Tarcha Peter J, Pelisek Jaroslav, Merdan Thomas, Waters Jan, Cheung Kent, von Gersdorff Katharina, Culmsee Carsten, Wagner Ernst
Departments of Advanced Drug Delivery, Abbott Laboratories, North Chicago, IL, USA.
Biomaterials. 2007 Sep;28(25):3731-40. doi: 10.1016/j.biomaterials.2007.04.037. Epub 2007 May 3.
Polyethylenimines (PEI) are often inefficient in gene knockdown experiments with small interfering RNA (siRNA), presumably due to the strong complexing properties. A more efficient and potentially degradable oligoethylenimine-based carrier was synthesized by the condensation of 800 molecular weight PEI oligomers with hexanedioldiacrylate. Reaction conditions were chosen such that Michael reaction occurs followed by complete N-acylation of all residual ester bonds resulting in beta-aminopropionamide linkage sites and an average molecular weight of 30,000. Based on NMR analysis, these conditions produced 38% tertiary amides and 62% secondary amides, with about 2% residual carboxylate, presumably from hydrolysis. The ionizable equivalent weight of the carrier increased to 51, compared to a value of 43 for standard PEI. Sensible in vitro knockdown of the luciferase gene in stably transfected HUH7 cells, up to 80% in comparison to non-specific siRNA, demonstrated its suitability for siRNA delivery.

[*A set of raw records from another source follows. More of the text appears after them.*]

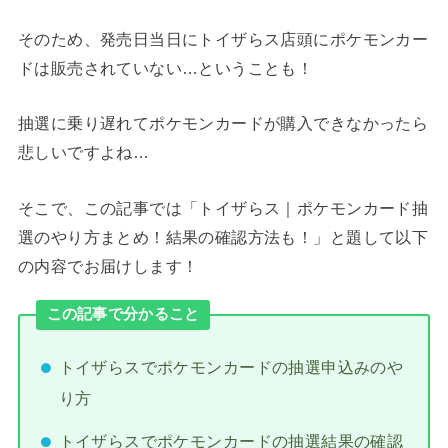
そのため、発売日当日にトイザらス店頭にポケモンカー
ドは販売されていない…ということも！
抽選に乗り遅れてポケモンカードが購入できなかったら
悲しいですよね…
そこで、この記事では「トイザらス｜ポケモンカード抽
選のやり方まとめ！結果の確認方法も！」と題して以下
の内容でお届けします！
この記事で分かること
トイザらスでポケモンカードの抽選申込みのや
り方
トイザらスでポケモンカードの抽選結果の確認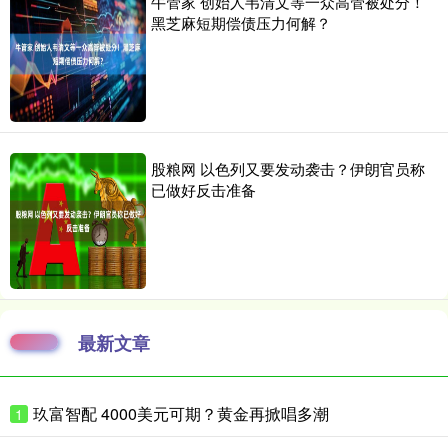
牛管家 创始人韦清文等一众高管被处分！
黑芝麻短期偿债压力何解？
股粮网 以色列又要发动袭击？伊朗官员称
已做好反击准备
最新文章
玖富智配 4000美元可期？黄金再掀唱多潮
1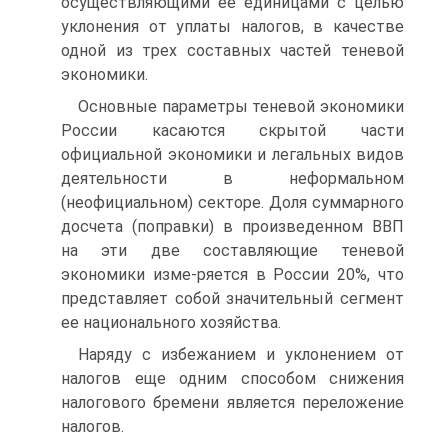
осуществляющими ее единицами с целью
уклонения от уплаты налогов, в качестве
одной из трех составных частей теневой
экономики.
Основные параметры теневой экономики
России касаются скрытой части
официальной экономики и легальных видов
деятельности в неформальном
(неофициальном) секторе. Доля суммарного
досчета (поправки) в произведенном ВВП
на эти две составляющие теневой
экономики изме-ряется в России 20%, что
представляет собой значительный сегмент
ее национального хозяйства.
Наряду с избежанием и уклонением от
налогов еще одним способом снижения
налогового бремени является переложение
налогов.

聚乙烯亚胺(PEI)在使用小干扰RNA(siRNA)进行基因敲低实验中往往效率不高,这可能是由于其强大的络合特性。通过将800分子量的PEI低聚物与己二醇二丙烯酸酯缩合,合成了一种更高效且可能可降解的基于低聚乙撑亚胺的载体。选择反应条件以使迈克尔反应发生,随后所有残留酯键完全N-酰化,产生β-氨基丙酰胺连接位点,平均分子量为30,000。基于核磁共振分析,这些条件产生了38%的叔酰胺和62%的仲酰胺,大概有2%的残留羧酸盐,可能来自水解。与标准PEI的43相比,该载体的可电离当量增加到了51。在稳定转染的HUH7细胞中对荧光素酶基因进行了合理的体外敲低,与非特异性siRNA相比高达80%,证明了其适用于siRNA递送。